Extracted data:
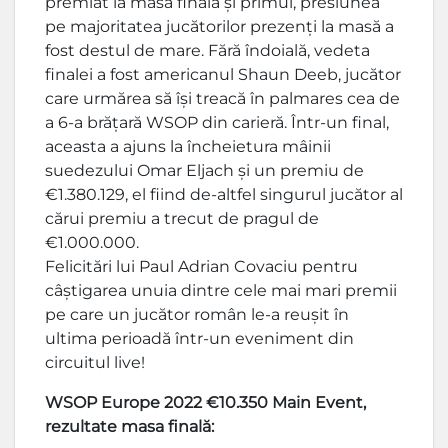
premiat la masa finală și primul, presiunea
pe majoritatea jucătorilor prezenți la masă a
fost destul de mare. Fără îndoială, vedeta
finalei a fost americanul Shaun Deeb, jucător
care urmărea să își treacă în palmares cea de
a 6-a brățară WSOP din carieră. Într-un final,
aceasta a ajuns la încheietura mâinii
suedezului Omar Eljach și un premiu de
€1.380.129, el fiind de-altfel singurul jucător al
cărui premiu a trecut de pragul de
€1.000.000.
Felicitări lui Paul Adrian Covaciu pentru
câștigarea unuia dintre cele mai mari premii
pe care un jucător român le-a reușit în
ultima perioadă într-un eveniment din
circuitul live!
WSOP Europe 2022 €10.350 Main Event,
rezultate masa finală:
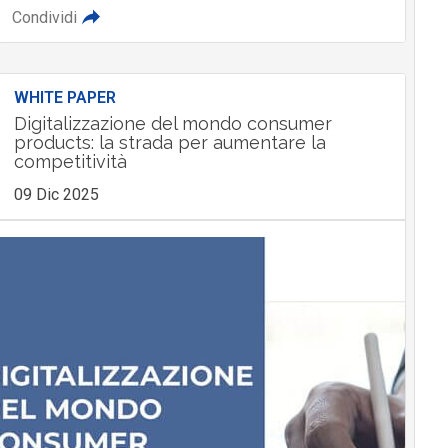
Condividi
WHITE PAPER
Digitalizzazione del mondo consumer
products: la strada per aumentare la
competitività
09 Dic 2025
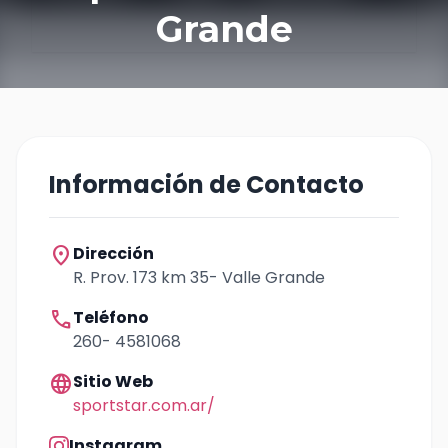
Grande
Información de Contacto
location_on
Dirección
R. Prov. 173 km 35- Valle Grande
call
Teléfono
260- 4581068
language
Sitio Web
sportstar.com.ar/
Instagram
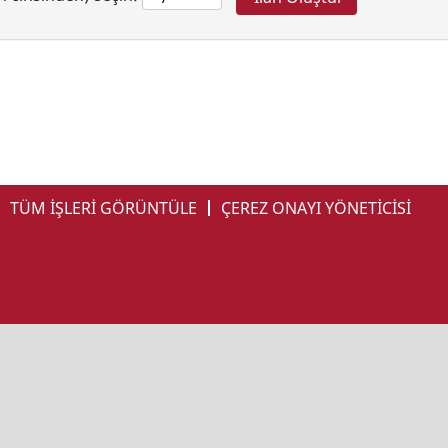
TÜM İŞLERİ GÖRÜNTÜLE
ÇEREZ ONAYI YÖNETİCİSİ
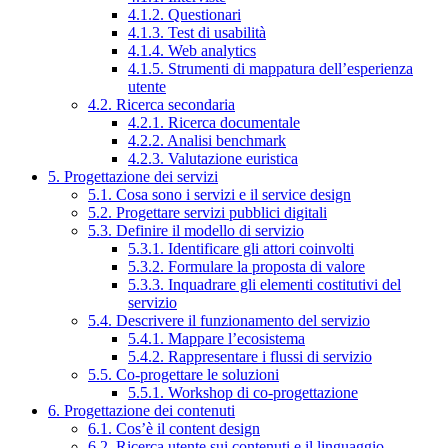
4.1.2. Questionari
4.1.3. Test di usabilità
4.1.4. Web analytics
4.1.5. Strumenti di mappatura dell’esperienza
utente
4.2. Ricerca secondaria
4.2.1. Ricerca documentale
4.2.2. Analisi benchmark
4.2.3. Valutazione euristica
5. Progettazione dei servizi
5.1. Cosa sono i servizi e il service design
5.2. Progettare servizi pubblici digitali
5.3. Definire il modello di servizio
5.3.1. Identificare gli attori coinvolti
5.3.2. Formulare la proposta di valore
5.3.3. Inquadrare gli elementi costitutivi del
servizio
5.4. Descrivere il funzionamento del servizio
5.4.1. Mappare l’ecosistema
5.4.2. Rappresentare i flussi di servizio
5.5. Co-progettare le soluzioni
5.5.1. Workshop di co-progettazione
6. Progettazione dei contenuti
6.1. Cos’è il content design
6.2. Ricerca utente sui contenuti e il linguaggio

Assignment: Please output the entries above exactly, leaving out every picture.

Solution for this exercise:
premiat la masa finală și primul, presiunea
pe majoritatea jucătorilor prezenți la masă a
fost destul de mare. Fără îndoială, vedeta
finalei a fost americanul Shaun Deeb, jucător
care urmărea să își treacă în palmares cea de
a 6-a brățară WSOP din carieră. Într-un final,
aceasta a ajuns la încheietura mâinii
suedezului Omar Eljach și un premiu de
€1.380.129, el fiind de-altfel singurul jucător al
cărui premiu a trecut de pragul de
€1.000.000.
Felicitări lui Paul Adrian Covaciu pentru
câștigarea unuia dintre cele mai mari premii
pe care un jucător român le-a reușit în
ultima perioadă într-un eveniment din
circuitul live!
WSOP Europe 2022 €10.350 Main Event,
rezultate masa finală:
Condividi
WHITE PAPER
Digitalizzazione del mondo consumer
products: la strada per aumentare la
competitività
09 Dic 2025
Grande
Información de Contacto
location_on
Dirección
R. Prov. 173 km 35- Valle Grande
call
Teléfono
260- 4581068
language
Sitio Web
sportstar.com.ar/
Instagram
TÜM İŞLERİ GÖRÜNTÜLE
ÇEREZ ONAYI YÖNETİCİSİ
4.1.2. Questionari
4.1.3. Test di usabilità
4.1.4. Web analytics
4.1.5. Strumenti di mappatura dell’esperienza
utente
4.2. Ricerca secondaria
4.2.1. Ricerca documentale
4.2.2. Analisi benchmark
4.2.3. Valutazione euristica
5. Progettazione dei servizi
5.1. Cosa sono i servizi e il service design
5.2. Progettare servizi pubblici digitali
5.3. Definire il modello di servizio
5.3.1. Identificare gli attori coinvolti
5.3.2. Formulare la proposta di valore
5.3.3. Inquadrare gli elementi costitutivi del
servizio
5.4. Descrivere il funzionamento del servizio
5.4.1. Mappare l’ecosistema
5.4.2. Rappresentare i flussi di servizio
5.5. Co-progettare le soluzioni
5.5.1. Workshop di co-progettazione
6. Progettazione dei contenuti
6.1. Cos’è il content design
6.2. Ricerca utente sui contenuti e il linguaggio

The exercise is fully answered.